I might argue that Ankhrasmation scores also ask their interpreters to be conscious of the values of "colour, velocity, [and] rhythm". And when, more recently, I asked Leo if he envisioned Ankhrasmation as a way of integrating the eyes, the ears, and the hands of an improviser, or a group of improvisers, he agreed-but gently reminded me that I'd left out another important dimension: "the heart".
I can't speak to the heart that Henry brought to this project, although it's plainly audible here, and he deserves full production credit for guiding Pacifica Koral Reef from improbable notion to elegant product. I won't say much about my own heart, beyond noting that when we entered the studio I'd just had it broken, and you can probably hear this in the bagpipe-raga lament that I play on open-tuned acoustic guitar to kick off the record. But Wadada likes to speak about how his heart, his system, and his music are all connected to the need to not only survive, but thrive under injustice.

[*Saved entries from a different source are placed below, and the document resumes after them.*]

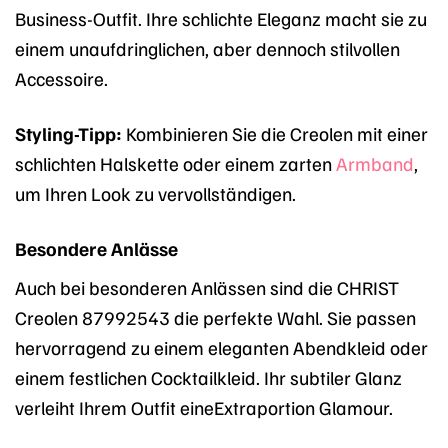
Business-Outfit. Ihre schlichte Eleganz macht sie zu
einem unaufdringlichen, aber dennoch stilvollen
Accessoire.
Styling-Tipp:
Kombinieren Sie die Creolen mit einer
schlichten Halskette oder einem zarten
Armband
,
um Ihren Look zu vervollständigen.
Besondere Anlässe
Auch bei besonderen Anlässen sind die CHRIST
Creolen 87992543 die perfekte Wahl. Sie passen
hervorragend zu einem eleganten Abendkleid oder
einem festlichen Cocktailkleid. Ihr subtiler Glanz
verleiht Ihrem Outfit eineExtraportion Glamour.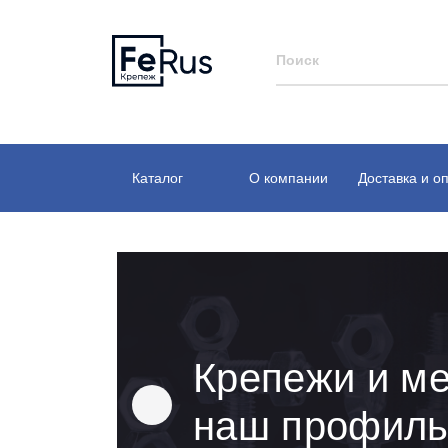
Каталог
О компании
Доставка и о
Крепежи и ме
наш профил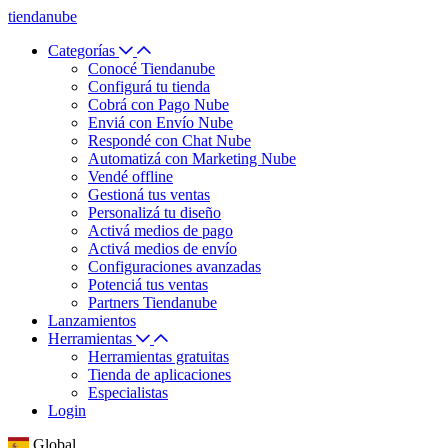
tiendanube
Categorías
Conocé Tiendanube
Configurá tu tienda
Cobrá con Pago Nube
Enviá con Envío Nube
Respondé con Chat Nube
Automatizá con Marketing Nube
Vendé offline
Gestioná tus ventas
Personalizá tu diseño
Activá medios de pago
Activá medios de envío
Configuraciones avanzadas
Potenciá tus ventas
Partners Tiendanube
Lanzamientos
Herramientas
Herramientas gratuitas
Tienda de aplicaciones
Especialistas
Login
Global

Obviously he's talking about the African American experience in the United States-and more. With "African-American culture, the First People in North and Central and South America, the Jewish culture coming out of Asia," he says, "all these things set in motion to wipe us out, they created something inside of us, all of us, that would not allow that to happen....So inside of that collective consciousness is this will to survive and to prosper. That's the word I like to use. And when we look at African Americans, having people in business and in politics and in writing and literature and all these other dynamics of artistic and cultural activity achieve the highest level is just magnificent."

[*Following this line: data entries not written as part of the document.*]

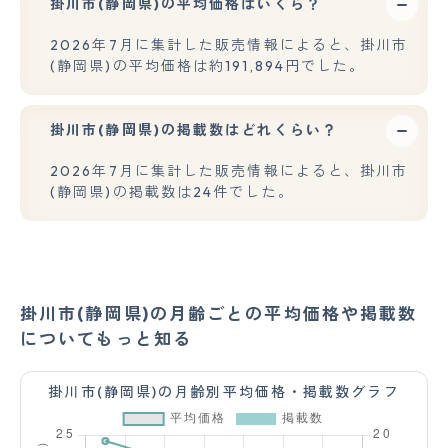
掛川市(静岡県)の平均価格はいくら？
2026年7月に集計した販売情報によると、掛川市
(静岡県)の平均価格は約191,894円でした。
掛川市(静岡県)の掲載数はどれくらい？
2026年7月に集計した販売情報によると、掛川市
(静岡県)の掲載数は24件でした。
掛川市(静岡県)の月齢ごとの平均価格や掲載数
についてもっと知る
掛川市(静岡県)の月齢別平均価格・掲載数グラフ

Having been a diver much longer than he has been a musician, Henry is especially aware of the destructive effect of climate change on the coral reef systems that are an essential part of Gaea, the living earth. His many deployments to Antarctica as a working scientific diver for the past 20 years have made him an expert witness to the heartbreaking changes that are happening and accelerating right now. His guitar here reaches with from under-the-polar-ice inspired rhythms and narratives to intertwine with our collective concern for the earth and its elaborately interconnected web of inhabitants.
Snorkelling in the Pacific Northwest's Salish Sea is a daily part of my own summertime routine. Like participating in collective improvisation, it gives me a sense of being part of a larger whole and an awareness that strange beauties await us just below every surface-along with the presence of risk, and evidence of life's fragility.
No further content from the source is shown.